This editorial first appeared in the Anchorage Daily News:
Alaska election laws are written by the Legislature. But often enough since statehood, our election laws have been rewritten by the state Supreme Court.
Such was the case again last week when the court struck down a statute requiring separate ballots for political parties in primary elections. The decision is unlikely to change the outcome of elections - at least in the near future - but it will influence the voting experience of many Alaskans.
The seeds of the decision were planted in 2001 when the Republican Legislature, for partisan reasons, allowed political parties to close their primary elections if they wished.

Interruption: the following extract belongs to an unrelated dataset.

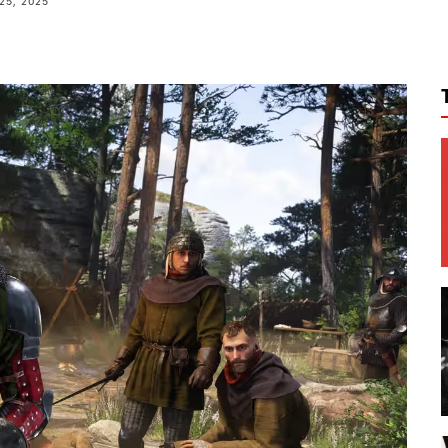
25, 2025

The consequence was the candidates were restricted to their own party's ballot, leaving voters, including independents, with fewer choices. (The independents could pick any of the parties' ballots - but only one).
The Republican Moderate Party and the Green Party argued that the law violated their right to associate with each other and with the voters. They wanted a combined ballot featuring their candidates. The Supreme Court agreed.
As a result, it's likely that come 2006 voters will have a choice of two ballots: The Republican ballot, and the Democratic-Republican Moderate-Green and anybody-else-out-there ballot featuring a multitude of candidates.
Writing for the Supreme Court, Judge Alexander Bryner affirmed a ruling from the lower court that found requiring each political party to have its own primary election ballot unconstitutional. In doing so, he said "We have generally eschewed applying rigid formulas when analyzing the constitutionality of Alaska laws." Alaska lawmakers should frame this sentence. When lawmakers have had trouble with the court, they typically have resorted to rigid formulas.
Alaska has a history of spirited, close elections. We also have a tradition of offering voters, the majority of whom are independents, many choices on election day.